Sunday, March 26, 2006

Home remedy

This image was painted years ago from a memory of a Guy Fawkes night bonfire party that I had taken the children to when they were quite young. I still recall the sights, sounds, smells and tastes from that night. The girls likely do too.

This image also serves as a reminder of the ideas that art creates. They are bright and sparkle, they have heat and light and take shape quickly, and remain in our memory, just as the flames and fireworks do.

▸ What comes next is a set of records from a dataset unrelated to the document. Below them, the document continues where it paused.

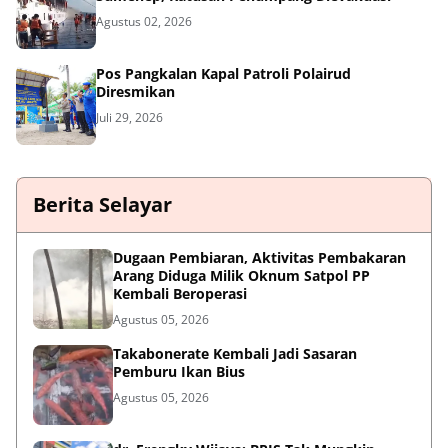
Agustus 02, 2026
Pos Pangkalan Kapal Patroli Polairud
Diresmikan
Juli 29, 2026
Berita Selayar
Dugaan Pembiaran, Aktivitas Pembakaran
Arang Diduga Milik Oknum Satpol PP
Kembali Beroperasi
Agustus 05, 2026
Takabonerate Kembali Jadi Sasaran
Pemburu Ikan Bius
Agustus 05, 2026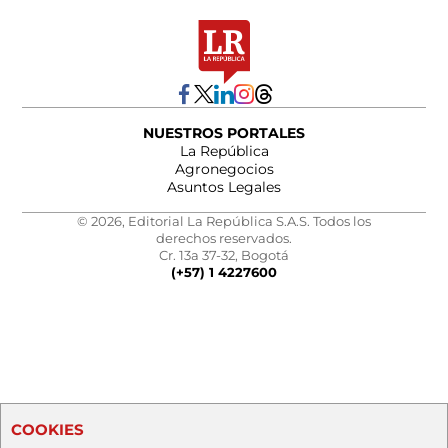
NUESTROS PORTALES
La República
Agronegocios
Asuntos Legales
© 2026, Editorial La República S.A.S. Todos los
derechos reservados.
Cr. 13a 37-32, Bogotá
(+57) 1 4227600
COOKIES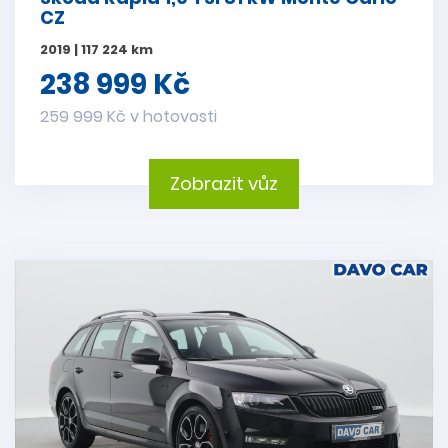
CZ
2019 | 117 224 km
238 999 Kč
259 999 Kč v hotovosti
Zobrazit vůz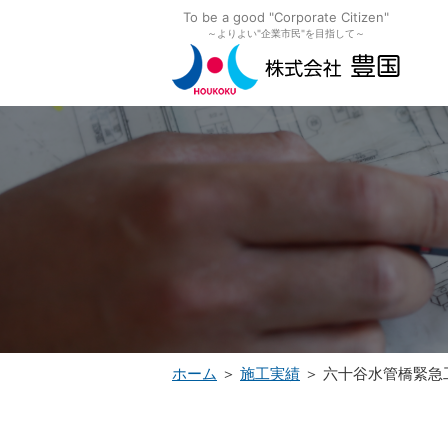
To be a good "Corporate Citizen"
～よりよい"企業市民"を目指して～
ホーム
＞
施工実績
＞ 六十谷水管橋緊急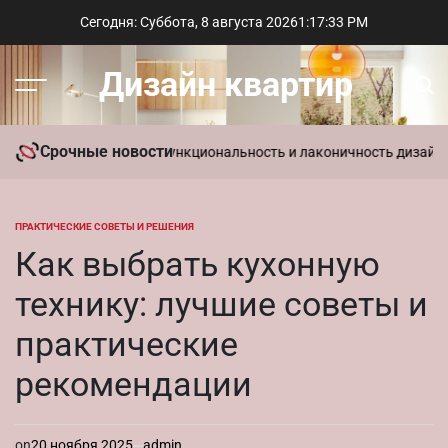
Перейти
Сегодня: Суббота, 8 августа 2026
1
:
17
:
34
PM
к
содержимому
Дизайн квартир
Меню
Пои
Срочные новости
ль в интерьере: функциональность и лаконичность дизайна
Параме
ПРАКТИЧЕСКИЕ СОВЕТЫ И РЕШЕНИЯ
ОПУБЛИКОВАНО
В
Как выбрать кухонную
технику: лучшие советы и
практические
рекомендации
on
20 ноября 2025
admin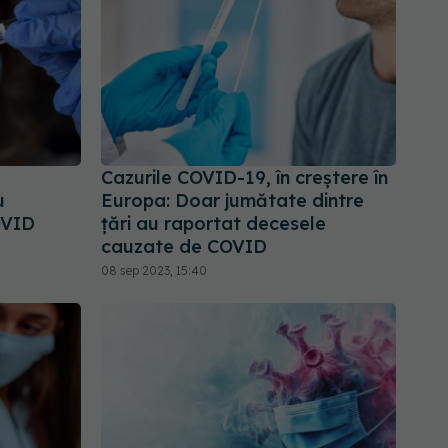
Cazurile COVID-19, în creștere în
u
Europa: Doar jumătate dintre
OVID
țări au raportat decesele
cauzate de COVID
08 sep 2023, 15:40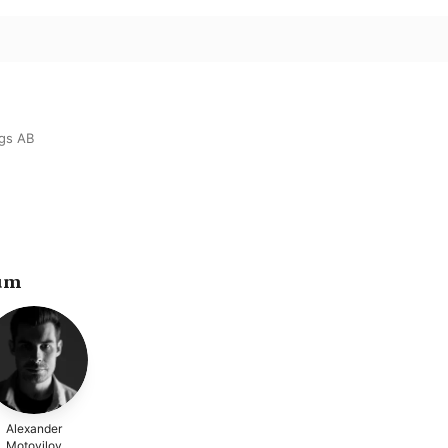
gs AB
um
Alexander
Motovilov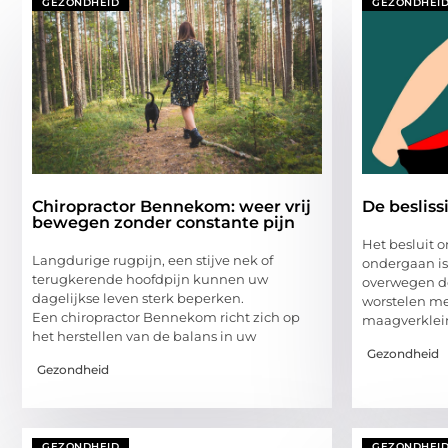
GEZONDHEID
GEZONDHEI
Chiropractor Bennekom: weer vrij
De beslis
bewegen zonder constante pijn
Het besluit 
Langdurige rugpijn, een stijve nek of
ondergaan is
terugkerende hoofdpijn kunnen uw
overwegen de
dagelijkse leven sterk beperken.
worstelen me
Een chiropractor Bennekom richt zich op
maagverklei
het herstellen van de balans in uw
Gezondheid
Gezondheid
GEZONDHEID
GEZONDHEI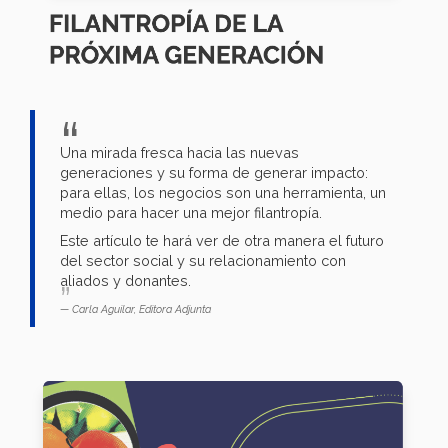
Una mirada fresca hacia las nuevas
generaciones y su forma de generar impacto:
para ellas, los negocios son una herramienta, un
medio para hacer una mejor filantropía.
Este artículo te hará ver de otra manera el futuro
del sector social y su relacionamiento con
aliados y donantes.
Carla Aguilar, Editora Adjunta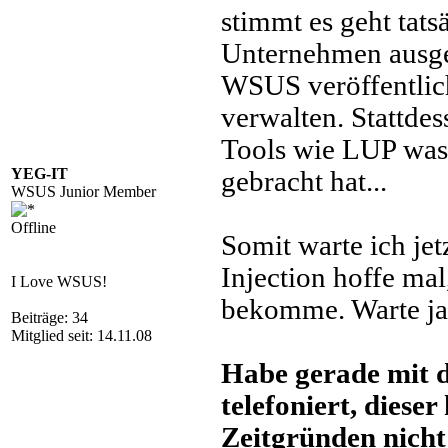
stimmt es geht tats
Unternehmen ausget
WSUS veröffentlic
verwalten. Stattde
Tools wie LUP was
YEG-IT
gebracht hat...
WSUS Junior Member
Offline
Somit warte ich je
Injection hoffe mal
I Love WSUS!
bekomme. Warte ja b
Beiträge: 34
Mitglied seit: 14.11.08
Habe gerade mit d
telefoniert, dieser
Zeitgründen nicht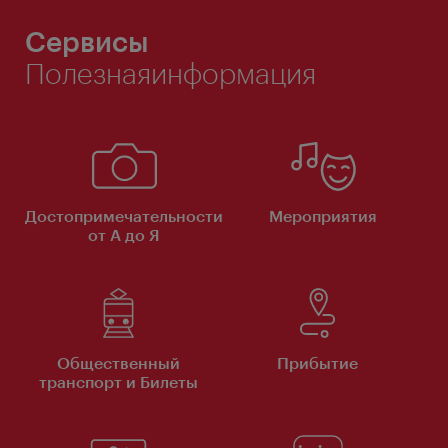
Сервисы
Полезнаяинформация
Достопримечательности
Мероприятия
от А до Я
Общественный
Прибытие
транспорт и Билеты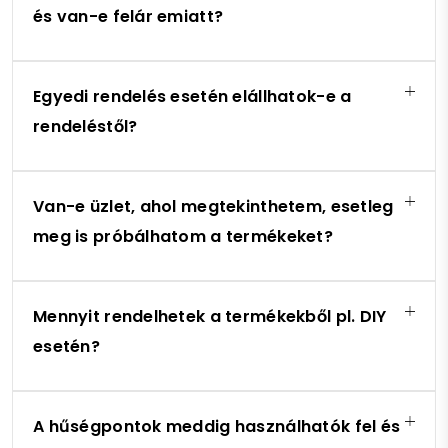
és van-e felár emiatt?
Egyedi rendelés esetén elállhatok-e a
rendeléstől?
Van-e üzlet, ahol megtekinthetem, esetleg
meg is próbálhatom a termékeket?
Mennyit rendelhetek a termékekből pl. DIY
esetén?
A hűségpontok meddig használhatók fel és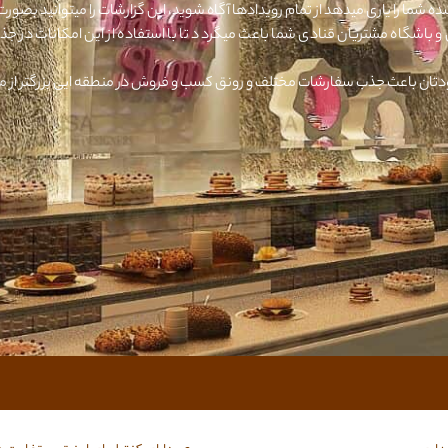
 شما را یاری میدهد از تمام رویدادها آگاه شوید، این گزارشات را میتوانید بصور
 و باشگاه مشتریان قنادی شما باعث میگردد تا با استفاده از این امکانات در
ن باعث جذب سفارشات مختلف و رونق کسب و فروش در منطقه ایی بزرگتر از مح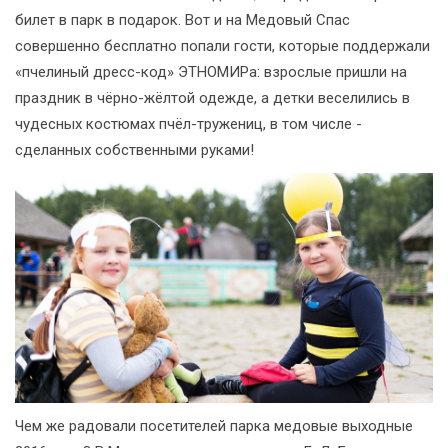
билет в парк в подарок. Вот и на Медовый Спас
совершенно бесплатно попали гости, которые поддержали
«пчелиный дресс-код» ЭТНОМИРа: взрослые пришли на
праздник в чёрно-жёлтой одежде, а детки веселились в
чудесных костюмах пчёл-тружениц, в том числе -
сделанных собственными руками!
Чем же радовали посетителей парка медовые выходные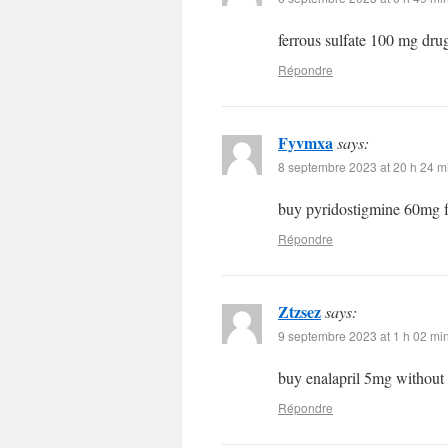
ferrous sulfate 100 mg dr
Répondre
Fyvmxa
says:
8 septembre 2023 at 20 h 24 m
buy pyridostigmine 60mg f
Répondre
Ztzsez
says:
9 septembre 2023 at 1 h 02 mi
buy enalapril 5mg without 
Répondre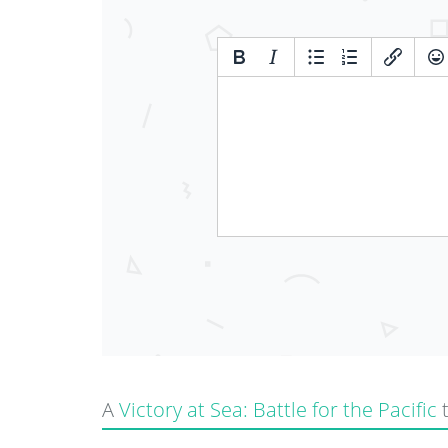
A
Victory at Sea: Battle for the Pacific
t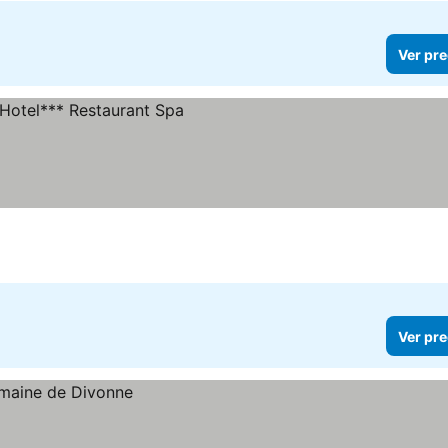
Ver pre
s
Ver pre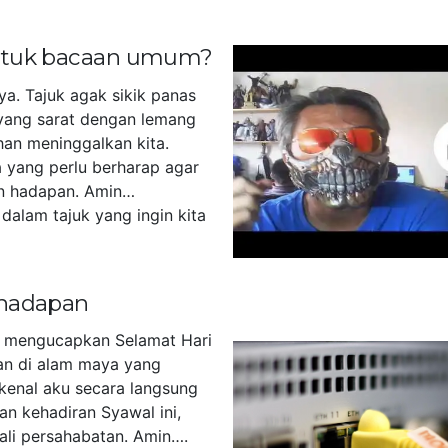
untuk bacaan umum?
ya. Tajuk agak sikik panas
yang sarat dengan lemang
han meninggalkan kita.
 yang perlu berharap agar
n hadapan. Amin…
dalam tajuk yang ingin kita
]
 hadapan
u mengucapkan Selamat Hari
akan di alam maya yang
kenal aku secara langsung
an kehadiran Syawal ini,
tali persahabatan. Amin….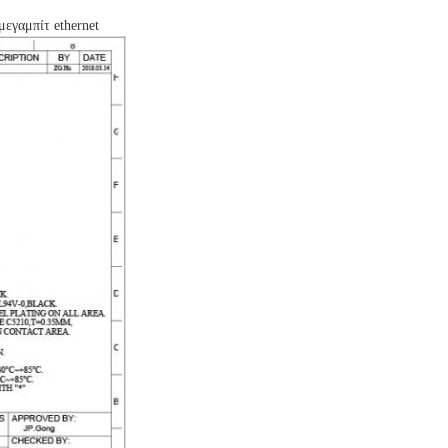
εγαμπίτ ethernet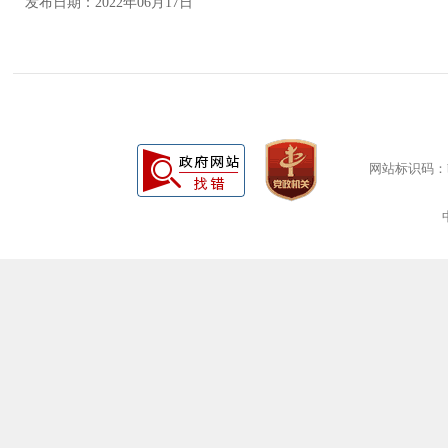
发布日期：2022年06月17日
网站标识码：bm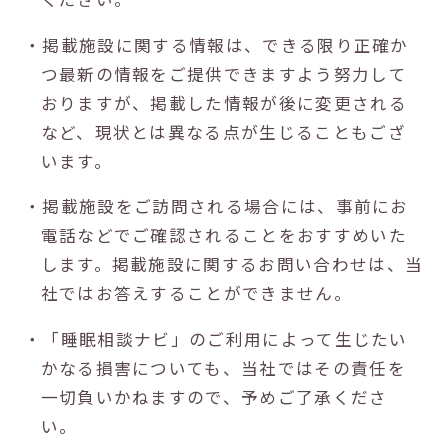
・掲載施設に関する情報は、できる限り正確か
つ最新の情報をご提供できますよう努力して
おりますが、掲載した情報が後に変更される
など、現状とは異なる点が生じることもござ
います。
・掲載施設をご訪問される場合には、事前にお
電話などでご確認されることをおすすめいた
します。掲載施設に関するお問い合わせは、当
社ではお答えすることができません。
・「睡眠相談ナビ」のご利用によって生じたい
かなる損害についても、当社ではその責任を
一切負いかねますので、予めご了承くださ
い。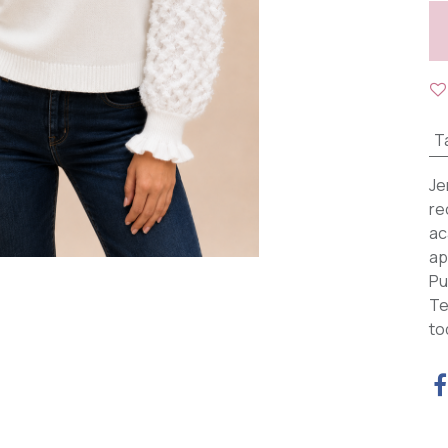
Ta
Je
re
ac
ap
Pu
Te
to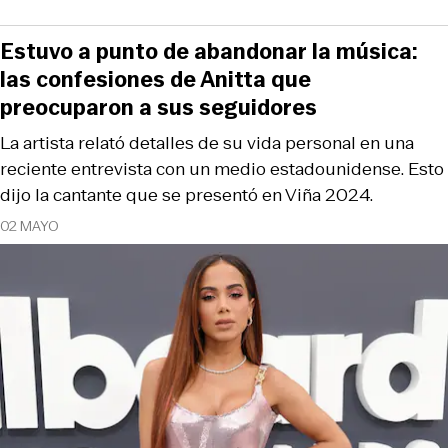
Estuvo a punto de abandonar la música:
las confesiones de Anitta que
preocuparon a sus seguidores
La artista relató detalles de su vida personal en una
reciente entrevista con un medio estadounidense. Esto
dijo la cantante que se presentó en Viña 2024.
02 MAYO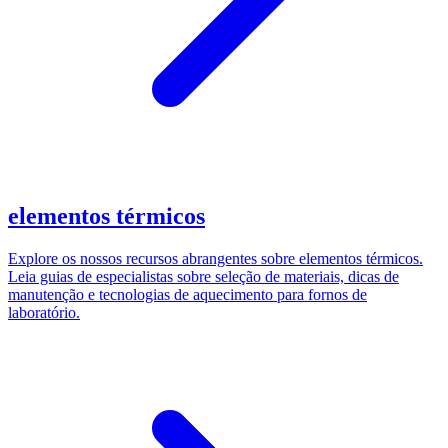
elementos térmicos
Explore os nossos recursos abrangentes sobre elementos térmicos.
Leia guias de especialistas sobre seleção de materiais, dicas de
manutenção e tecnologias de aquecimento para fornos de
laboratório.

Reading Robert Genn's twice weekly letters provided some food for thought. Here is an exerpt. You can find the full letter here

Joe knows my interest in the neurology of art. He told me that while Dr. Sacks blurred science and art, he thought that his studies of isolated peoples had shed light on the actions of the creative mind. Current Art Therapy practice has certainly been affected by his writings--and his ideas have implications for active artists. Joe said that there was stuff going on around our studios that could be just what the doctor ordered.

We came up with a few:

Focusing the mind on a higher purpose.
Exercising skills for sensitivity and understanding.
Employing idiosyncrasies and weaknesses for enrichment.
Blurring the area between reality and imagination.
Enduring monotony as the keys to freedom and action.
Yielding to and articulating the condition of isolation.
Making a contribution to the greater community.
Satisfying the inborn need for creation itself.
Attaching oneself to the miracles of nature.
Building of self-esteem by consecutive jobs well done.
Exploiting the richness of the childlike dreaming world.
Activating the mind to delay potential dementia.
Exercising the body through thought-gathering travel.
Making and sustaining friendships with interesting people.
Exercising the brain with bicameral interaction.
Building purpose-filled activity for joy of achievement.
Enhancing life through praise and appreciation.
Feeling of well-being derived from taking control.
Pacing work periods to suit individual capacity.
Seeking perfection in an imperfect world.